In the township the population was spread out, with 24.8% under the age of 18, 9.1% from 18 to 24, 28.3% from 25 to 44, 26.0% from 45 to 64, and 11.8% who were 65 years of age or older. The median age was 38 years. For every 100 females, there were 98.8 males. For every 100 females age 18 and over, there were 94.3 males.

The median income for a household in the township was $46,863, and the median income for a family was $52,060. Males had a median income of $46,073 versus $26,684 for females. The per capita income for the township was $21,711. About 6.6% of families and 8.3% of the population were below the poverty line, including 13.8% of those under age 18 and 3.0% of those age 65 or over.

==Government==
The township receives water from the Karegnondi Water Authority pipeline treated by Genesee County Drain Commission Water and Waste Division.

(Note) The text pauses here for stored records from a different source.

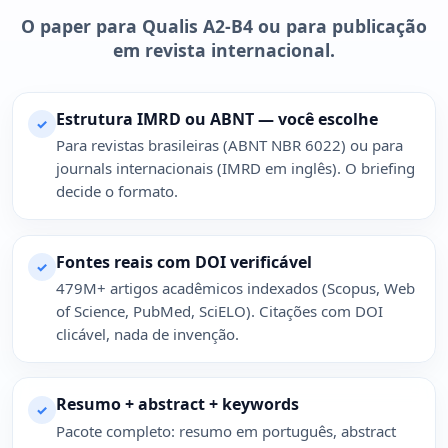
O paper para Qualis A2-B4 ou para publicação
em revista internacional.
Estrutura IMRD ou ABNT — você escolhe
✓
Para revistas brasileiras (ABNT NBR 6022) ou para
journals internacionais (IMRD em inglês). O briefing
decide o formato.
Fontes reais com DOI verificável
✓
479M+ artigos acadêmicos indexados (Scopus, Web
of Science, PubMed, SciELO). Citações com DOI
clicável, nada de invenção.
Resumo + abstract + keywords
✓
Pacote completo: resumo em português, abstract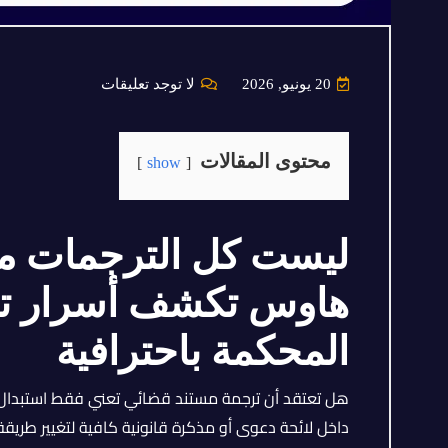
20 يونيو, 2026
لا توجد تعليقات
محتوى المقالات
show
ليست كل الترجمات مت
هاوس تكشف أسرار ت
المحكمة باحترافية
هل تعتقد أن ترجمة مستند قضائي تعني فقط استبدال ا
داخل لائحة دعوى أو مذكرة قانونية كافية لتغيير طريق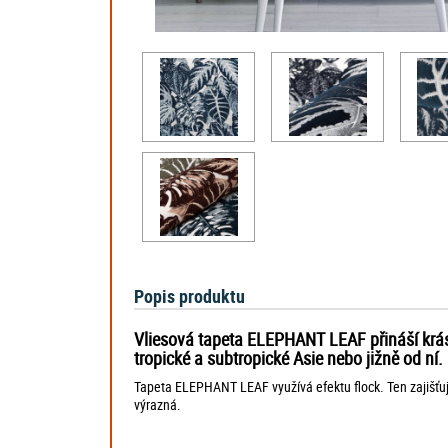
Popis produktu
Vliesová tapeta ELEPHANT LEAF přináší krásné
tropické a subtropické Asie nebo jižně od ní
Tapeta ELEPHANT LEAF využívá efektu flock. Ten zajišťuje 
výrazná.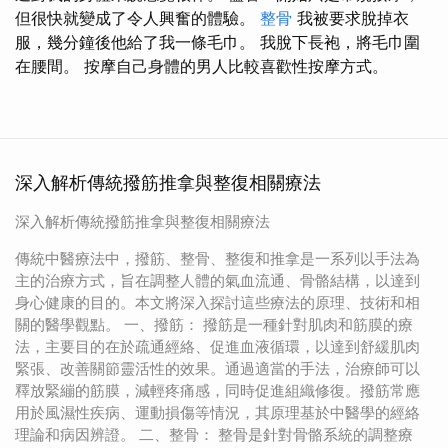
但很快就變成了令人興奮的體驗。
整骨
我被要求脫掉衣
服，幾分鐘後他給了我一條毛巾。 我脫下長袍，將毛巾圍
在腰間。 按摩自己身體的男人比較喜歡性按摩方式。
深入解析傳統撥筋推拿與整復相關療法
深入解析傳統撥筋推拿與整復相關療法
傳統中醫療法中，撥筋、整骨、整復和推拿是一系列以手法為
主的治療方式，旨在調整人體的氣血流通、骨骼結構，以達到
身心健康的目的。本文將深入探討這些療法的原理、技術和相
關的醫學觀點。 一、撥筋： 撥筋是一種針對肌肉和筋膜的療
法，主要目的在於疏通經絡、促進血液循環，以達到舒緩肌肉
緊張、改善關節靈活性的效果。通過適當的手法，治療師可以
釋放緊繃的筋膜，減輕疼痛感，同時促進組織修復。撥筋常應
用於風濕性疾病、運動損傷等情況，其原理基於中醫學的經絡
理論和病因辨證。 二、整骨： 整骨是針對骨骼系統的調整療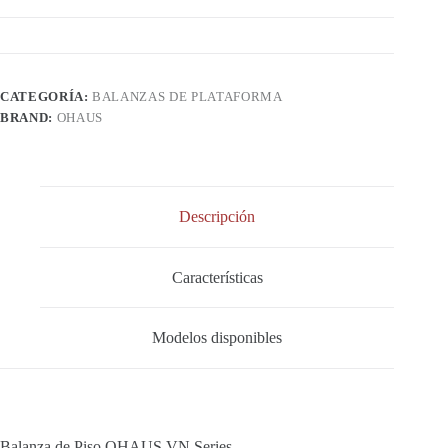
CATEGORÍA:
BALANZAS DE PLATAFORMA
BRAND:
OHAUS
Descripción
Características
Modelos disponibles
Balanza de Piso OHAUS VN Series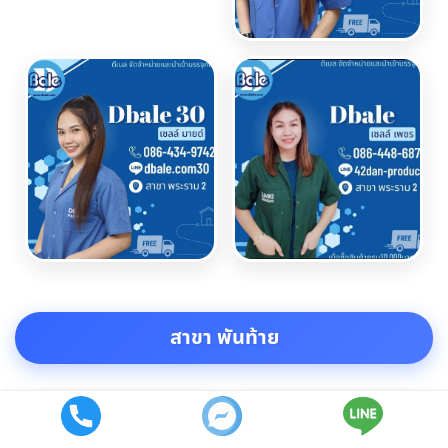
สาขา พันท้าย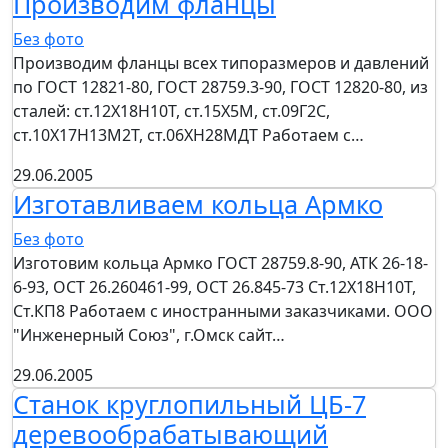
Производим фланцы
Без фото
Производим фланцы всех типоразмеров и давлений
по ГОСТ 12821-80, ГОСТ 28759.3-90, ГОСТ 12820-80, из
сталей: ст.12Х18Н10Т, ст.15Х5М, ст.09Г2С,
ст.10Х17Н13М2Т, ст.06ХН28МДТ Работаем с…
29.06.2005
Изготавливаем кольца Армко
Без фото
Изготовим кольца Армко ГОСТ 28759.8-90, АТК 26-18-
6-93, ОСТ 26.260461-99, ОСТ 26.845-73 Ст.12Х18Н10Т,
Ст.КП8 Работаем с иностранными заказчиками. ООО
"Инженерный Союз", г.Омск сайт…
29.06.2005
Станок круглопильный ЦБ-7
деревообрабатывающий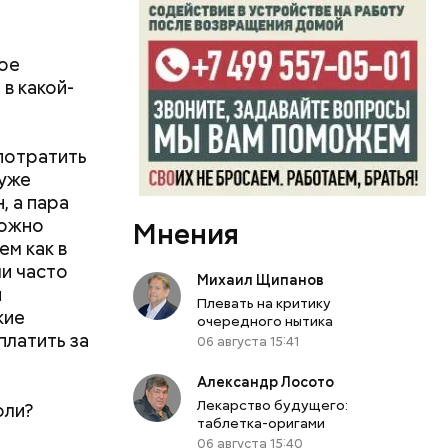
ное
в какой-
потратить
 уже
, а пара
можно
Мнения
м как в
ли часто
Михаил Щипанов
и
Плевать на критику
кие
очередного нытика
платить за
06 августа 15:41
Александр Лосото
Лекарство будущего:
оли?
таблетка-оригами
06 августа 15:40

Vienna Township is part of the following:
- Genesee County Commissioner Districts 7, 8
- Michigan House of Representatives District 48
- State Senate District 27
- 67th District Court Division 1
- Michigan's 5th Congressional District
- Genesee District Library

Educational services are primarily provided by Clio Area School District while small parts of the township are served by Birch Run Area School District and Mt. Morris Consolidated Schools.